Supported Parameters

All navigation-based tools (screenshot, pdf, scrape, content, markdown, links, extract, redirects) share a common set of browser configuration options:

Parameter Type Description
url string The page URL to load. Required if html is not provided.
html string Raw HTML string to render instead of loading a URL.
waitFor string or number Wait for a CSS selector, a number of milliseconds, or a network event before capturing.
viewport object Set width, height, deviceScaleFactor, isMobile, hasTouch, and isLandscape.
device string Emulate a named device such as iPhone 14 or iPad Pro.
userAgent string Override the browser user agent string.
cookies array Inject cookies before the page loads.
blockAds boolean Block ad network requests. Enabled by default for scraping tools.
blockTrackers boolean Block tracking and analytics scripts.
goToOptions object Control navigation timeout (ms) and waitUntil strategy (load, domcontentloaded, networkidle0, networkidle2).
setExtraHTTPHeaders object Add custom request headers as key-value pairs.
rejectRequestPattern array Block requests matching these URL patterns.
requestInterceptors array Intercept requests matching a pattern and return a custom response.
authenticate object Set HTTP username and password for pages behind basic auth.
anonymous object Route through a proxy and skip resource types for anonymous browsing.

Screenshot-specific parameters:

Parameter Type Description
options.fullPage boolean Capture the full scrollable page. Defaults to true.
options.type string Image format: png or jpeg. Defaults to png.
options.quality number JPEG quality from 0 to 100.
options.clip object Capture a specific region with x, y, width, and height.
options.omitBackground boolean Make the background transparent (PNG only).
manipulate object Post-process the image with resize, rotate, flip, and flop.
responseType string Return the image as a buffer (default) or a hosted url.

When using the screenshot tool via MCP, the result is returned as a hosted URL by default.
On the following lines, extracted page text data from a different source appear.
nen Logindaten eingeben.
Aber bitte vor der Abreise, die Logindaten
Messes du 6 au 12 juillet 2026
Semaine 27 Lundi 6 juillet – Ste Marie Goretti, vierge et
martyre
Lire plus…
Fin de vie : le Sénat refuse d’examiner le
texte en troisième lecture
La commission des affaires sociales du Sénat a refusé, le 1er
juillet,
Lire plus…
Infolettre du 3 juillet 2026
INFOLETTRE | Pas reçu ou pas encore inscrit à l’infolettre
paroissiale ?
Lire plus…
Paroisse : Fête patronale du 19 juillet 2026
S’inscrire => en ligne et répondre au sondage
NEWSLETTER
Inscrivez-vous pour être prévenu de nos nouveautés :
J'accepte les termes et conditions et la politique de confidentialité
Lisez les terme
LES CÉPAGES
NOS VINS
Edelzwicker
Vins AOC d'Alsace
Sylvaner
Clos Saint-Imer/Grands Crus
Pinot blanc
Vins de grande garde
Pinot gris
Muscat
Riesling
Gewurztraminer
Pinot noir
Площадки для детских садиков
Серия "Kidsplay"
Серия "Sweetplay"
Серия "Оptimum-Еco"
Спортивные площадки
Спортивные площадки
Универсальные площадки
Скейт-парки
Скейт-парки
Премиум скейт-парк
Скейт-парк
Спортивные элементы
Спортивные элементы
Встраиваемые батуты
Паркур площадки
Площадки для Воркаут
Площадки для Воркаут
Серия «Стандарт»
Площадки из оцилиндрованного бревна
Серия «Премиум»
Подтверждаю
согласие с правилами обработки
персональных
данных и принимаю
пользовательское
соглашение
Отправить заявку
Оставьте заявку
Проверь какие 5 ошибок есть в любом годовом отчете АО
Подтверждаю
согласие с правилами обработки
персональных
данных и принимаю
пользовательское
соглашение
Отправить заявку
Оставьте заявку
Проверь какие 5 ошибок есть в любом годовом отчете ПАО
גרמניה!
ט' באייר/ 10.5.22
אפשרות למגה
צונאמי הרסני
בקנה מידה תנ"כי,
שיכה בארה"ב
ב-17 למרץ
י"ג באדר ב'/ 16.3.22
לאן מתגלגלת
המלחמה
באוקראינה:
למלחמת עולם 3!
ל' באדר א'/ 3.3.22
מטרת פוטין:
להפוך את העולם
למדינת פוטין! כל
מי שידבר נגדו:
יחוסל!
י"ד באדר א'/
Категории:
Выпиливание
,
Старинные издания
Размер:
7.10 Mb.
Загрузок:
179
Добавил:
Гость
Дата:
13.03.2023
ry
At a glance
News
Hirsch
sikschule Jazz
When calling the API directly, responseType defaults to buffer. Set responseType: 'url' to receive a hosted link instead.

PDF-specific parameters:

Parameter Type Description
options.format string Page size: A4, Letter, Legal, Tabloid, Ledger, A0A6.
options.landscape boolean Render in landscape orientation.
options.margin object Set top, bottom, left, and right margins.
options.printBackground boolean Include CSS backgrounds in the output.
options.displayHeaderFooter boolean Show header and footer on each page.
options.headerTemplate string HTML template for the page header.
options.footerTemplate string HTML template for the page footer.
options.pageRanges string Print specific pages, e.g. 1-5.
options.scale number Scale the page content.
emulateMedia string Render as screen or print media type.
responseType string Return the PDF as a buffer (default) or a hosted url.

When using the PDF tool via MCP, the result is returned as a hosted URL by default. When calling the API directly, responseType defaults to buffer. Set responseType: 'url' to receive a hosted link instead.

Rate Limits and Fair Use

Each API key has a monthly request limit based on your plan. Long-running pages with heavy JavaScript or large PDFs consume more resources. Use blockAds and blockTrackers to speed up requests and reduce bandwidth usage on scraping workloads.

The Agenty AI request and response schema is intentionally kept compatible with the most widely used browser automation APIs including Browserless, Firecrawl, Cloudflare Browser Rendering, and similar services. If you are already using one of these providers, you can switch to Agenty AI by updating your base URL and API key without rewriting your existing requests.

Provider Migration
Browserless Change base URL and API key. All parameters are compatible.
Firecrawl Change base URL and API key. Scrape, markdown, and crawl endpoints map directly.
Cloudflare Browser Rendering Change base URL and auth header. Screenshot and content parameters are compatible.
Puppeteer HTTP APIs Most goToOptions and page options map 1:1.